PROBLEM DETAILS -
When you reach a picture, leave it out; output everything else in the records exactly.

++++ GIVEN RECORDS ++++

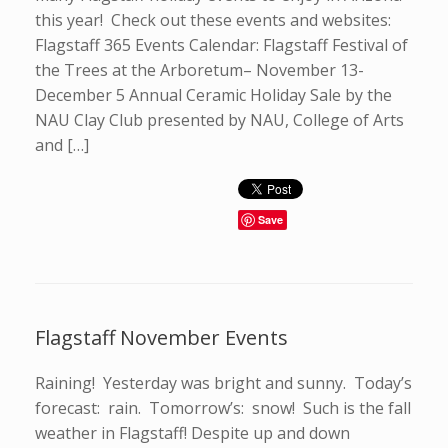
this year! Check out these events and websites:
Flagstaff 365 Events Calendar: Flagstaff Festival of
the Trees at the Arboretum– November 13-
December 5 Annual Ceramic Holiday Sale by the
NAU Clay Club presented by NAU, College of Arts
and […]
Save
Flagstaff November Events
Raining! Yesterday was bright and sunny. Today’s
forecast: rain. Tomorrow’s: snow! Such is the fall
weather in Flagstaff! Despite up and down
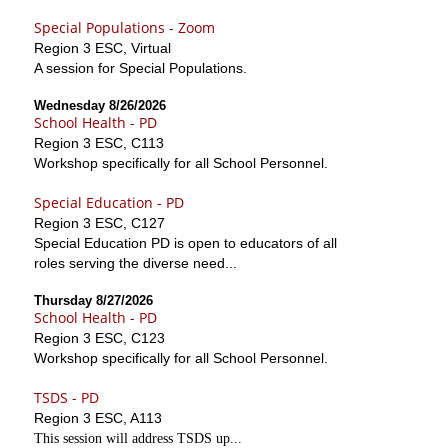
Special Populations - Zoom
Region 3 ESC, Virtual
A session for Special Populations.
Wednesday 8/26/2026
School Health - PD
Region 3 ESC, C113
Workshop specifically for all School Personnel.
Special Education - PD
Region 3 ESC, C127
Special Education PD is open to educators of all
roles serving the diverse need...
Thursday 8/27/2026
School Health - PD
Region 3 ESC, C123
Workshop specifically for all School Personnel.
TSDS - PD
Region 3 ESC, A113
This session will address TSDS up...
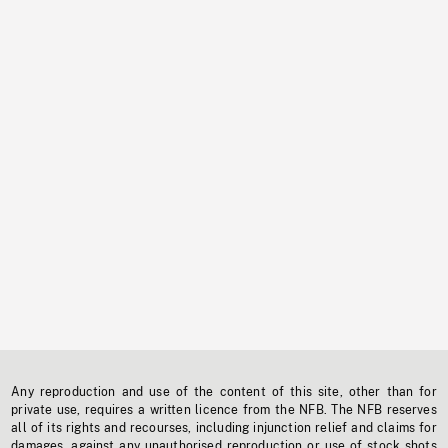
Any reproduction and use of the content of this site, other than for
private use, requires a written licence from the NFB. The NFB reserves
all of its rights and recourses, including injunction relief and claims for
damages, against any unauthorised reproduction or use of stock shots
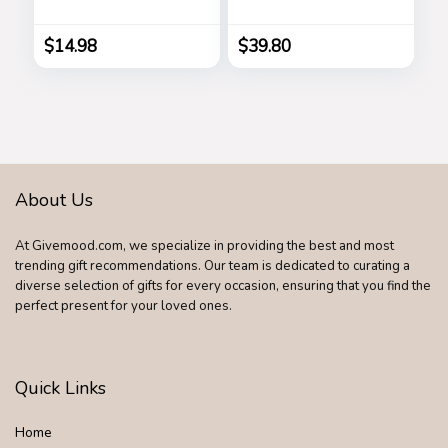
Shades Goggle
Holder Stand
Retro Gold Alloy
Watch Organizer
Frame Sun Glasses
Men Husband Wife
$
14.98
$
39.80
Anniversary Dad
Birthday Nightstand
Purse Father
Graduation Male
Travel Idea Gadgets
About Us
At Givemood.com, we specialize in providing the best and most
trending gift recommendations. Our team is dedicated to curating a
diverse selection of gifts for every occasion, ensuring that you find the
perfect present for your loved ones.
Quick Links
Home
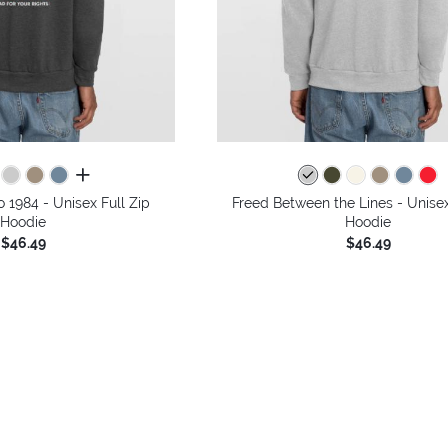
all colors
o 1984 - Unisex Full Zip
Freed Between the Lines - Unisex
Hoodie
Hoodie
$46.49
$46.49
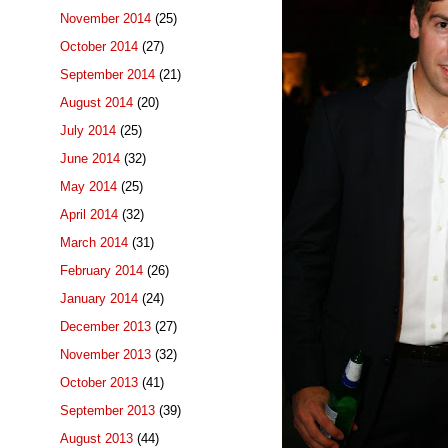
November 2014
(25)
October 2014
(27)
September 2014
(21)
August 2014
(20)
July 2014
(25)
June 2014
(32)
May 2014
(25)
April 2014
(32)
March 2014
(31)
February 2014
(26)
January 2014
(24)
December 2013
(27)
November 2013
(32)
October 2013
(41)
September 2013
(39)
August 2013
(44)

++++

FINISHED EXERCISE -
this year! Check out these events and websites:
Flagstaff 365 Events Calendar: Flagstaff Festival of
the Trees at the Arboretum– November 13-
December 5 Annual Ceramic Holiday Sale by the
NAU Clay Club presented by NAU, College of Arts
and […]
Save
Flagstaff November Events
Raining! Yesterday was bright and sunny. Today’s
forecast: rain. Tomorrow’s: snow! Such is the fall
weather in Flagstaff! Despite up and down
Special Populations - Zoom
Region 3 ESC, Virtual
A session for Special Populations.
Wednesday 8/26/2026
School Health - PD
Region 3 ESC, C113
Workshop specifically for all School Personnel.
Special Education - PD
Region 3 ESC, C127
Special Education PD is open to educators of all
roles serving the diverse need...
Thursday 8/27/2026
School Health - PD
Region 3 ESC, C123
Workshop specifically for all School Personnel.
TSDS - PD
Region 3 ESC, A113
This session will address TSDS up...
Any reproduction and use of the content of this site, other than for
private use, requires a written licence from the NFB. The NFB reserves
all of its rights and recourses, including injunction relief and claims for
damages, against any unauthorised reproduction or use of stock shots
Shades Goggle
Holder Stand
Retro Gold Alloy
Watch Organizer
Frame Sun Glasses
Men Husband Wife
$
14.98
$
39.80
Anniversary Dad
Birthday Nightstand
Purse Father
Graduation Male
Travel Idea Gadgets
About Us
At Givemood.com, we specialize in providing the best and most
trending gift recommendations. Our team is dedicated to curating a
diverse selection of gifts for every occasion, ensuring that you find the
perfect present for your loved ones.
Quick Links
Home
all colors
o 1984 - Unisex Full Zip
Freed Between the Lines - Unisex
Hoodie
Hoodie
$46.49
$46.49
November 2014
(25)
October 2014
(27)
September 2014
(21)
August 2014
(20)
July 2014
(25)
June 2014
(32)
May 2014
(25)
April 2014
(32)
March 2014
(31)
February 2014
(26)
January 2014
(24)
December 2013
(27)
November 2013
(32)
October 2013
(41)
September 2013
(39)
August 2013
(44)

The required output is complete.